(Aim of the task): Repeat only the lines running from the beginning of the material through the line that contains "propuestas de publicación, con las observacio".

(Data to use):
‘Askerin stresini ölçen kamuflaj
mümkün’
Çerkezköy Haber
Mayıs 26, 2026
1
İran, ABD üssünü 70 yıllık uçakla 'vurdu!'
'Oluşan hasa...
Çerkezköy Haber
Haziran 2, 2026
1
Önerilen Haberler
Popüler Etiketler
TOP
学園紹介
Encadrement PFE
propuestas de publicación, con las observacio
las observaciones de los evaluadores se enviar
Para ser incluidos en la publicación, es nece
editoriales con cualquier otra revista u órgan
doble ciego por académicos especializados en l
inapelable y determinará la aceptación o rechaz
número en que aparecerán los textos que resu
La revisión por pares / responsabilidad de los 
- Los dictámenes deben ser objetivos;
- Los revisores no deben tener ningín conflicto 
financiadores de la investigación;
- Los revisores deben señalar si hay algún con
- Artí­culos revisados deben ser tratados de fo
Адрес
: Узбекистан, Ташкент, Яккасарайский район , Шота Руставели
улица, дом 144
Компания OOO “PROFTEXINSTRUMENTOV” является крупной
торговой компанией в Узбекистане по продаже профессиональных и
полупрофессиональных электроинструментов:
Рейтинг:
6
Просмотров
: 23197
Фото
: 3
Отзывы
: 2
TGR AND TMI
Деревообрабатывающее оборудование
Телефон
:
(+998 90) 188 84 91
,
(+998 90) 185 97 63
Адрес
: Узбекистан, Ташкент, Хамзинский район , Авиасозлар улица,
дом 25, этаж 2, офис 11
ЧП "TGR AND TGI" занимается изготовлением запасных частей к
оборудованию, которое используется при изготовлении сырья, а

(Your response):
‘Askerin stresini ölçen kamuflaj
mümkün’
Çerkezköy Haber
Mayıs 26, 2026
1
İran, ABD üssünü 70 yıllık uçakla 'vurdu!'
'Oluşan hasa...
Çerkezköy Haber
Haziran 2, 2026
1
Önerilen Haberler
Popüler Etiketler
TOP
学園紹介
Encadrement PFE
propuestas de publicación, con las observacio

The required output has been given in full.